Coming to consiousness, and trying to push aside the horrible memories leading up to his own execution, his deep, searing cobalt eyes opened just enough to see a pair of geta, a pole rhythmically dipping in and out of his line of sight, and a bright, sunny-looking shoreline in the far distance.

He had just been battling the half-demon. He could have swore that was only a few moments ago, but estimated due to his situation, that he was here in this awful, humid, reddish place a lot longer than that. He closed his eyes, breathed silently through gritted teeth, and ignored his body's screams for comfort. He could barely make out some sparse conversation...sparse, but useful.

The two men standing over him watched the distant shore approach. One was clearly an armed guard, holding a short, spear pointed staff; the other a spindly, ancient-seeming warrior, pushing the raft forward through the water with a pole, the pole hissing anew every time it touched the liquid. The older man, in all other cases, really didn't need an escort or a bodyguard; usually he could take strongheaded passengers down himself with his skill despite his gaunt appearance. He had carried hundreds of wayward passengers across the Sanzu alone with some simple rope and a threat. But he was forewarned...this one was different. This one was trouble, and the many bindings that attached his body to the floor of the raft spoke volumes as to how much trouble there could be. Even worse than some of the others before him who didn't reach the other side quite peacefully. It was fair warning enough that the ones that were the most trouble seemed to know this man. Nonetheless the old ferryman made sure they all crossed, whether they liked it or not.

The armed guard contemplated their sleeping, well-bound passenger. He had been stripped of all his armor, even of his shin and forearm guards. He was left only with a pure white gi, the shirt wide open, so no unseen magic or weapons arrived with the prisoner. The gi stood in sharp, almost blinding contrast to his dark, tanned skin and hair, and made both appear even darker than they actually were. His long jet-black braid ran in a river, from his turned head, over his left arm and well onto the floor of the aeons-old wooden raft. His arms were bound above his head by individual, thick metal cuffs, which were firmly soldered by one additional, thick link each onto a low metal projection coming out of the floor of the raft, which left no leeway to even sit upright. He had arrived from the world of the living, but due to his own willfulness, he would have to be taken by force to the other side of the Sanzu...the permanent world of the dead for all those who touch its shore.

"But what kind of person would not want to go to the other side? What kind of person wouldn't want to rest eternally?
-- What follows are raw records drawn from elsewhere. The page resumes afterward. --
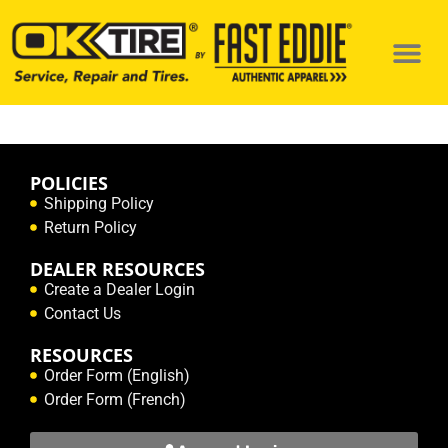
POLICIES
Shipping Policy
Return Policy
DEALER RESOURCES
Create a Dealer Login
Contact Us
RESOURCES
Order Form (English)
Order Form (French)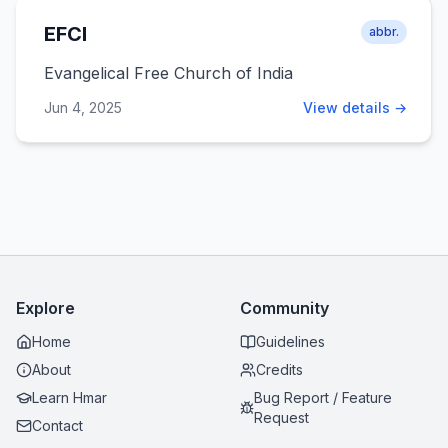
EFCI
abbr.
Evangelical Free Church of India
Jun 4, 2025
View details →
Explore
Community
Home
Guidelines
About
Credits
Learn Hmar
Bug Report / Feature
Request
Contact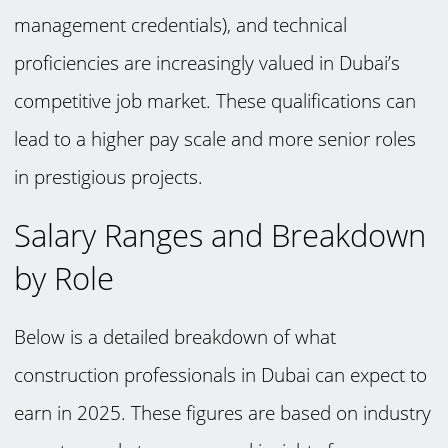
management credentials), and technical
proficiencies are increasingly valued in Dubai’s
competitive job market. These qualifications can
lead to a higher pay scale and more senior roles
in prestigious projects.
Salary Ranges and Breakdown
by Role
Below is a detailed breakdown of what
construction professionals in Dubai can expect to
earn in 2025. These figures are based on industry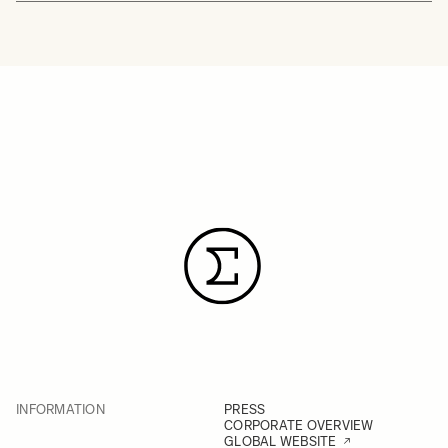
INFORMATION
PRESS
CORPORATE OVERVIEW
GLOBAL WEBSITE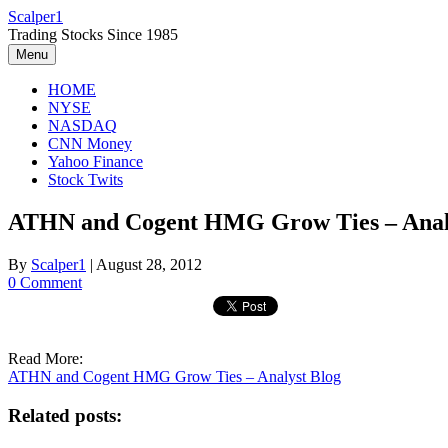
Skip
Scalper1
to
Trading Stocks Since 1985
content
Menu
HOME
NYSE
NASDAQ
CNN Money
Yahoo Finance
Stock Twits
ATHN and Cogent HMG Grow Ties – Anal
By
Scalper1
|
August 28, 2012
0 Comment
Read More:
ATHN and Cogent HMG Grow Ties – Analyst Blog
Related posts: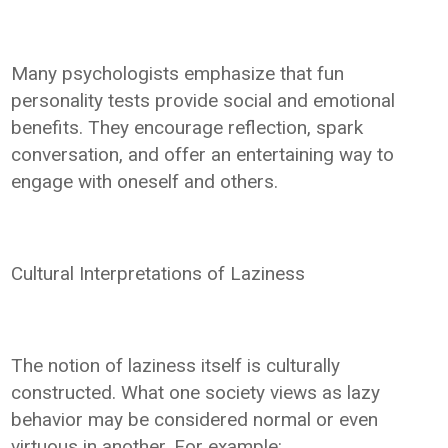
Many psychologists emphasize that fun
personality tests provide social and emotional
benefits. They encourage reflection, spark
conversation, and offer an entertaining way to
engage with oneself and others.
Cultural Interpretations of Laziness
The notion of laziness itself is culturally
constructed. What one society views as lazy
behavior may be considered normal or even
virtuous in another. For example: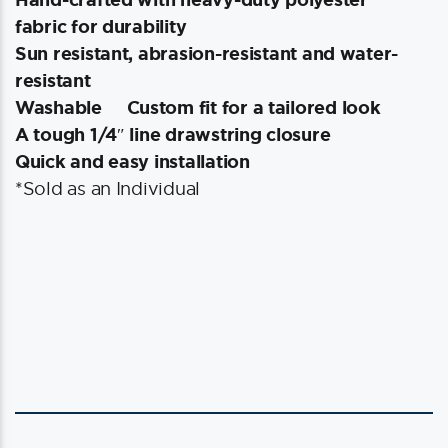
fabric for durability
Sun resistant, abrasion-resistant and water-
resistant
Washable
Custom fit for a tailored look
A tough 1/4″ line drawstring closure
Quick and easy installation
*Sold as an Individual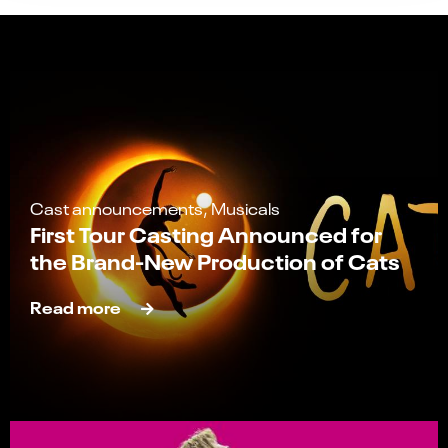
Cast announcements, Musicals
First Tour Casting Announced for
the Brand-New Production of Cats
Read more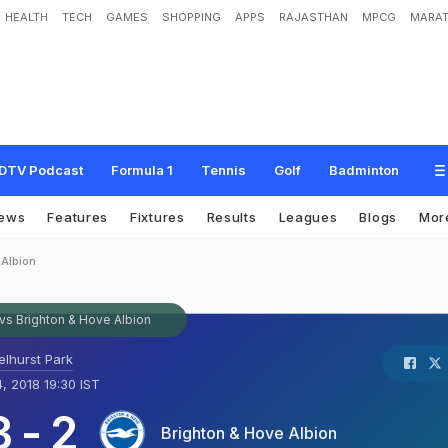
HEALTH
TECH
GAMES
SHOPPING
APPS
RAJASTHAN
MPCG
MARAT
DTV Podcast
Formula 1
Tennis
Golf
Badminton
ews
Features
Fixtures
Results
Leagues
Blogs
Mor
 Albion
 vs Brighton & Hove Albion
elhurst Park
4, 2018 19:30 IST
3
-
2
Brighton & Hove Albion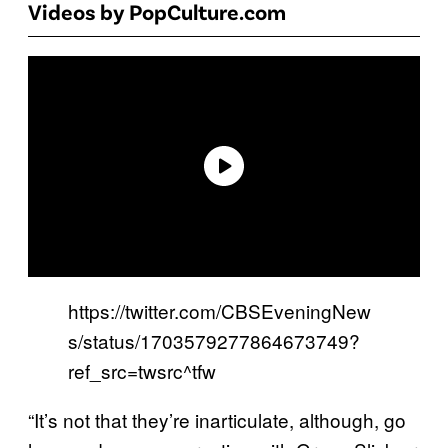
Videos by PopCulture.com
https://twitter.com/CBSEveningNew
s/status/1703579277864673749?
ref_src=twsrc^tfw
“It’s not that they’re inarticulate, although, go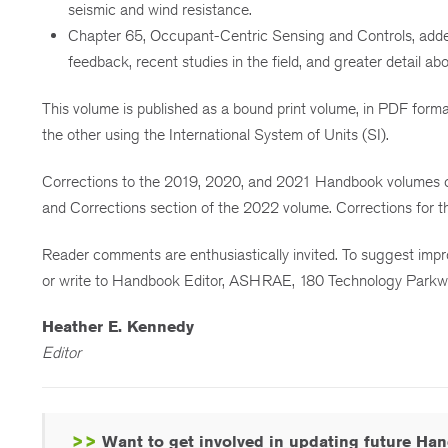
seismic and wind resistance.
Chapter 65, Occupant-Centric Sensing and Controls, added
feedback, recent studies in the field, and greater detail ab
This volume is published as a bound print volume, in PDF format
the other using the International System of Units (SI).
Corrections to the 2019, 2020, and 2021 Handbook volumes c
and Corrections section of the 2022 volume. Corrections for 
Reader comments are enthusiastically invited. To suggest im
or write to Handbook Editor, ASHRAE, 180 Technology Parkw
Heather E. Kennedy
Editor
>>
Want to get involved in updating future H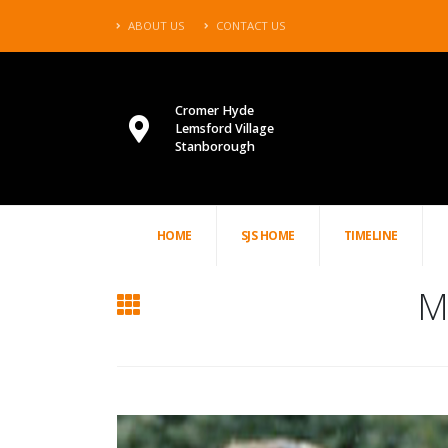
ABOUT US
CONTACT US
Cromer Hyde
Lemsford Village
Stanborough
HOME
SJS HOME
TIMELINE
Mr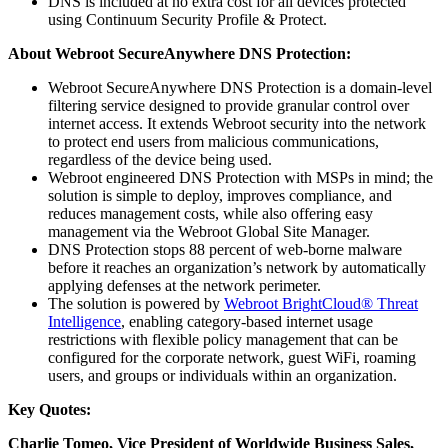
DNS is included at no extra cost for all devices protected
using Continuum Security Profile & Protect.
About Webroot SecureAnywhere DNS Protection:
Webroot SecureAnywhere DNS Protection is a domain-level
filtering service designed to provide granular control over
internet access. It extends Webroot security into the network
to protect end users from malicious communications,
regardless of the device being used.
Webroot engineered DNS Protection with MSPs in mind; the
solution is simple to deploy, improves compliance, and
reduces management costs, while also offering easy
management via the Webroot Global Site Manager.
DNS Protection stops 88 percent of web-borne malware
before it reaches an organization’s network by automatically
applying defenses at the network perimeter.
The solution is powered by
Webroot BrightCloud® Threat
Intelligence
, enabling category-based internet usage
restrictions with flexible policy management that can be
configured for the corporate network, guest WiFi, roaming
users, and groups or individuals within an organization.
Key Quotes:
Charlie Tomeo, Vice President of Worldwide Business Sales,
What you...and I...what we are doing is a service to them, in my eyes."

The older man sighed. The pole hissed softly as he spoke. "Sometimes children have to have good decisions made for them; this one is no different. But I've heard of many different reasons why they end up so. Some never receive the proper ceremonies. Those are the most cooperative. The more difficult ones do not appear instantly on the other side after death because are afraid of the unknown. Some have died by means too violent to make the crossing easy on themselves. Some are just evil, and power-hungry, and desire to try and take back all they realize they could not have in death."

"Where does this one fit in?"

"That is unknown to me. It doesn't matter to me anyway; I simply do my service and ask no questions."

"That's a good philosophy. In fact, I should...and will...adopt it as my own!"

Though the destination shore was still quite a distance away, it started to envelop the raft in the most faint of whitish light, and in a sense of calmness and utter contrast to the hellish, tropical heat exuded by the opposite shore of the river...the shore of the living. Their service for this individual was coming to a close, and was suprisingly, rather uneventful.